Artists are among the least satisfied by what the blue-chip art world is churning out, and there’s a simple reason why.
I’ve known for decades that thousands of dot paintings, for example, couldn’t hold an artist’s attention; and if you’d seen one, you’d seen them all. There’s the old notion of being an artist’s artist, in which case you get into all the craft and technical virtuosity of a piece — the feat accomplished. In that case, minimalist dot paintings were dead on arrival. None of that is new. In the last while I just happened to unravel a few tangled threads, and connected some conspicuously ungainly dots.
Other artists aren’t the target audience. They aren’t even a consideration.

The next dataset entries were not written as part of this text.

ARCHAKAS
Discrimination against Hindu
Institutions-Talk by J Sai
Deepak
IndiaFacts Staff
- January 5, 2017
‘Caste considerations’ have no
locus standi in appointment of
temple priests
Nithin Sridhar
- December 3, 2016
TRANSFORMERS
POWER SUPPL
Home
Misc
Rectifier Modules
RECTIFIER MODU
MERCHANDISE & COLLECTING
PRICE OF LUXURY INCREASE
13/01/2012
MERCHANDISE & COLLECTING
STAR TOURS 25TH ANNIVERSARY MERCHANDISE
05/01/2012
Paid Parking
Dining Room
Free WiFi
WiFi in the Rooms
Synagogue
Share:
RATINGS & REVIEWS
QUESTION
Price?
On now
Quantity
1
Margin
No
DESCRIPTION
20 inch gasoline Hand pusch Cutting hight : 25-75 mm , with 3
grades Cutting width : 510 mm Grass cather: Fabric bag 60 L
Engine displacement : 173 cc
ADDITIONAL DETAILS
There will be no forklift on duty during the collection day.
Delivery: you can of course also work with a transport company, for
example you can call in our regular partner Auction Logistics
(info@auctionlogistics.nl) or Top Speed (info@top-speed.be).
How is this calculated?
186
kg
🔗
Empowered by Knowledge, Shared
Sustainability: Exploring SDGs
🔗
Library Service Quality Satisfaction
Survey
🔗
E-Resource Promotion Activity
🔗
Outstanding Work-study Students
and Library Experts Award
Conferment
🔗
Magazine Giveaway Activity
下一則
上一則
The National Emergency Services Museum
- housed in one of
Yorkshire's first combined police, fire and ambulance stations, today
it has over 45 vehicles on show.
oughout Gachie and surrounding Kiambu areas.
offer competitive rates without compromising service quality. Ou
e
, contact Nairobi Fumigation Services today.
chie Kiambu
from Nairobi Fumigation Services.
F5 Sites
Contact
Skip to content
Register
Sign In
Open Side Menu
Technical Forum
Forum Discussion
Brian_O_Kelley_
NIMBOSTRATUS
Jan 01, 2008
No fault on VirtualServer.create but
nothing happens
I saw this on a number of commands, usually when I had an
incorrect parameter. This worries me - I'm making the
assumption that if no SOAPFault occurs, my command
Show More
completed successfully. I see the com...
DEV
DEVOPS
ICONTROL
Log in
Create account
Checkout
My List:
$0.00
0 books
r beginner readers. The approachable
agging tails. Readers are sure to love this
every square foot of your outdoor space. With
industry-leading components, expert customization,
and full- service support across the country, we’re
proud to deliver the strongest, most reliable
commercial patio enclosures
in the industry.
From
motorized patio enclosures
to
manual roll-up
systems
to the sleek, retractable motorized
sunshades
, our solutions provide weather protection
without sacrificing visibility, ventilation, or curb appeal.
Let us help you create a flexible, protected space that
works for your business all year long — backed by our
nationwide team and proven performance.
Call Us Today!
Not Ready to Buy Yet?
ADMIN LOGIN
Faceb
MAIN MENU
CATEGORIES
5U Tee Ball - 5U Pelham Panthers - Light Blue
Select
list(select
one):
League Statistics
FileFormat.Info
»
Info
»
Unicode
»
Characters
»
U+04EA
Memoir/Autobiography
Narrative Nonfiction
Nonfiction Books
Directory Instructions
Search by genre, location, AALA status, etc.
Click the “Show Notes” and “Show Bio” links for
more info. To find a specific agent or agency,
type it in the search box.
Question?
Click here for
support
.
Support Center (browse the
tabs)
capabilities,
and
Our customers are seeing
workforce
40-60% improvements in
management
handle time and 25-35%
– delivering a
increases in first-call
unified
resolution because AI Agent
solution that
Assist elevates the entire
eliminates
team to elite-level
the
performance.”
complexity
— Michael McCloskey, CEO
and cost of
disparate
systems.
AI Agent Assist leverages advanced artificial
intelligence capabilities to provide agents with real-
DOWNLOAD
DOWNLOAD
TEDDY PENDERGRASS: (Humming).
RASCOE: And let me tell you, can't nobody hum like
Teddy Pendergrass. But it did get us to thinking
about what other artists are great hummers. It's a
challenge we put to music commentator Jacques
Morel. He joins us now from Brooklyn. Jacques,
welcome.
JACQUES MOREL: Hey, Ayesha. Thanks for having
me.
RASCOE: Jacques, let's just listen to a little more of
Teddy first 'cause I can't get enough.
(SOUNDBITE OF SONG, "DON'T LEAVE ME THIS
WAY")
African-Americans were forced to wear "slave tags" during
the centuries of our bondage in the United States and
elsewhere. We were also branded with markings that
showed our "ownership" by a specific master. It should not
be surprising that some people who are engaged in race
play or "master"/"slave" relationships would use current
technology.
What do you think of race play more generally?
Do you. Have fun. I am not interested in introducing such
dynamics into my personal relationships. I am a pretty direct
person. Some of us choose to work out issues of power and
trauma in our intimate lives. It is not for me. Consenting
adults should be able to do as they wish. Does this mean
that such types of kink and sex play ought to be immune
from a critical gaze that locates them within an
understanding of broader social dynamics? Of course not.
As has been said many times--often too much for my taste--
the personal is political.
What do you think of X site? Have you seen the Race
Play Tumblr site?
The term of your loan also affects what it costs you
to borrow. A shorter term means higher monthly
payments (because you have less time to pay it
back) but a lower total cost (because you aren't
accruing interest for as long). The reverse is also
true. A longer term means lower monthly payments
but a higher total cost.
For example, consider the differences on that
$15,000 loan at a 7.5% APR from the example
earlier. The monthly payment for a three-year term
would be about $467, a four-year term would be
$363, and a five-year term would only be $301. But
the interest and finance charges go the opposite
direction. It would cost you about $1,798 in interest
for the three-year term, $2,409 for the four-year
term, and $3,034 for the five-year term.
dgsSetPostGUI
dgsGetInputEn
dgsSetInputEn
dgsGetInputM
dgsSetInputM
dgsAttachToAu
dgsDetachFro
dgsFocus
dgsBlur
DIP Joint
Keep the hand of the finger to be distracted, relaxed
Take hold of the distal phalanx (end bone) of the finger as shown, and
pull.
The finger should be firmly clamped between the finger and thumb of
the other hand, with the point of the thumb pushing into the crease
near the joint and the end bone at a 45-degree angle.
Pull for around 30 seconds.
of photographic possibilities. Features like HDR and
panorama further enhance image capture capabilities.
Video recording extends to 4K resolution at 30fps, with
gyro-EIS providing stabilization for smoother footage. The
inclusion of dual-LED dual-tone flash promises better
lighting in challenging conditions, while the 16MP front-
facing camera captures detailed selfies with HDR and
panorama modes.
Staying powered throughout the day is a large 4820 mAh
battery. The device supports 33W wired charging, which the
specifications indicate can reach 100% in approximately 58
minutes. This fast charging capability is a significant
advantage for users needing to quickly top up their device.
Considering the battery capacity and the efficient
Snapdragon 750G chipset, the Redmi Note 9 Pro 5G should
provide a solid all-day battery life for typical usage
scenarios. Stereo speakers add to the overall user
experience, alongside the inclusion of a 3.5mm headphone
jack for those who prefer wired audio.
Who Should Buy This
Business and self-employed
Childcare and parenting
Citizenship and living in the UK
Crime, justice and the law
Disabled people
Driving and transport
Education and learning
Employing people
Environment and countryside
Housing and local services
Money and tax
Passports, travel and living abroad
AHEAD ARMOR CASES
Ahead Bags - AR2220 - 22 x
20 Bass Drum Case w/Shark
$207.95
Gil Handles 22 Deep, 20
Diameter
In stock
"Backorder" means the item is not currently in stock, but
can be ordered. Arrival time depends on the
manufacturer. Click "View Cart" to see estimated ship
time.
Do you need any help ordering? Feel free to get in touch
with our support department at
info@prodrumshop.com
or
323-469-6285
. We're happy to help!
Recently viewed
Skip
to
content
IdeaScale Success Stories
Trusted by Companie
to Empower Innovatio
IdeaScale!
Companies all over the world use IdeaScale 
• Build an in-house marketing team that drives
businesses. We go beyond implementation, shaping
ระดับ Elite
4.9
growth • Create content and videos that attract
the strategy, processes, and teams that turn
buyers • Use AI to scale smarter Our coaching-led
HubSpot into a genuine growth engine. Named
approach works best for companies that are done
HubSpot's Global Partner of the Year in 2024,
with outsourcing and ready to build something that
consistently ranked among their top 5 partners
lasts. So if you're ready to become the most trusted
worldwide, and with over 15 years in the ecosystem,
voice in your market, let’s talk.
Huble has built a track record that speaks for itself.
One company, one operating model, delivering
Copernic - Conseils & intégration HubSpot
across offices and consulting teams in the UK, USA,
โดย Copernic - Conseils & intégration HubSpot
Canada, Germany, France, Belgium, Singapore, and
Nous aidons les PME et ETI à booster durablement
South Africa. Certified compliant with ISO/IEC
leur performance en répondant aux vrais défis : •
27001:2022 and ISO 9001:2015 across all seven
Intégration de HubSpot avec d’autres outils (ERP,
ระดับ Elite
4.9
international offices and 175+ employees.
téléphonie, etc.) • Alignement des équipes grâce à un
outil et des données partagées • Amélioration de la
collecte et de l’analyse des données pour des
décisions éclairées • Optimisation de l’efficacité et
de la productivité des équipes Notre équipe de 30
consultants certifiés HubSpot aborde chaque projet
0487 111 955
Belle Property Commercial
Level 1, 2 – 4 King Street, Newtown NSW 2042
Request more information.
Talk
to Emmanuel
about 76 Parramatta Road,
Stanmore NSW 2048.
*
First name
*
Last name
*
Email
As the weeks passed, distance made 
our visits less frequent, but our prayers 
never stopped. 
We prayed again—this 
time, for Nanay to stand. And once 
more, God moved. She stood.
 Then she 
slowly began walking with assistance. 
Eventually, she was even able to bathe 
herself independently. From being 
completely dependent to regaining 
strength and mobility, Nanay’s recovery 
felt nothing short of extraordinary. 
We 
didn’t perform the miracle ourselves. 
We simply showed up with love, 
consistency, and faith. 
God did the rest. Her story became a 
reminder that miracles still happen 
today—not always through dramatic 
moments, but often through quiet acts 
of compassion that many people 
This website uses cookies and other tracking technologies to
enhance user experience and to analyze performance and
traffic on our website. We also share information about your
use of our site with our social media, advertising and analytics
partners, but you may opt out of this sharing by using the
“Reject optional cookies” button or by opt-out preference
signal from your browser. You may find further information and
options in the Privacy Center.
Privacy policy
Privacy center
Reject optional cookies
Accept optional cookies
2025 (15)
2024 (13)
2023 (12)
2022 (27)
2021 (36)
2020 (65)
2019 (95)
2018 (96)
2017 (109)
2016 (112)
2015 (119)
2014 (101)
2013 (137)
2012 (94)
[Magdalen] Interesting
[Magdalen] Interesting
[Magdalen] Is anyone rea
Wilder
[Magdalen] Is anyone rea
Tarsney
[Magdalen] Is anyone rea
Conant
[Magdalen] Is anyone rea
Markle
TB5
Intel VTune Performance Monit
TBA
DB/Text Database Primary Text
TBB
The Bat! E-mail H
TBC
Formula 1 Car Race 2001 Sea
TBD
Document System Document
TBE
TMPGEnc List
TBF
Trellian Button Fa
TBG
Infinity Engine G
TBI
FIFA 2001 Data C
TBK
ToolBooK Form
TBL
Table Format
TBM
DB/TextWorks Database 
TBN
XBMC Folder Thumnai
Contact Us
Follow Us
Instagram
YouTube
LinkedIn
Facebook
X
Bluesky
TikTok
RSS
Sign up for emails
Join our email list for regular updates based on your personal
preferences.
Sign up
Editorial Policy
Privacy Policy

One just assumes artists make art for themselves and other artists, who are going to be among the biggest connoisseurs of art. OK, maybe this is just something I always took for granted. Think of it this way. If you are a scientist working on a pivotal experiment, or even a grand theory, it’s your colleagues in the scientific community who are going to be the most interested in your discoveries. Your articles about your findings would need to be peer reviewed. But in the art world, artists en mass are irrelevant when it comes to evaluating or even enjoying contemporary art.
It’s a bit odd. If I were a musician, I might care if other musicians thought my compositions or performances were boring, superficial, lackluster, or to put it bluntly and succinctly, shit.

And it all boils down to this. The big name, blue-chip artists are making art for the buyers: the buyer’s tastes, the buyer’s station, and the buyer’s belief system. And the buyers must have tens or hundreds of millions in disposable income. It’s art intended to flatter the aristocracy, but is also a rather brusque slap in their faces. It assumes that the goal is to take candy away from the billionaire baby. The art audience is presumed to be made up of suckers who the genius, entrepreneurial artist-huckster schemes to fleece. What the snake-oil salesman sells is his pitch, not the placebo in the bottle. The often threadbare schemes can be the art itself.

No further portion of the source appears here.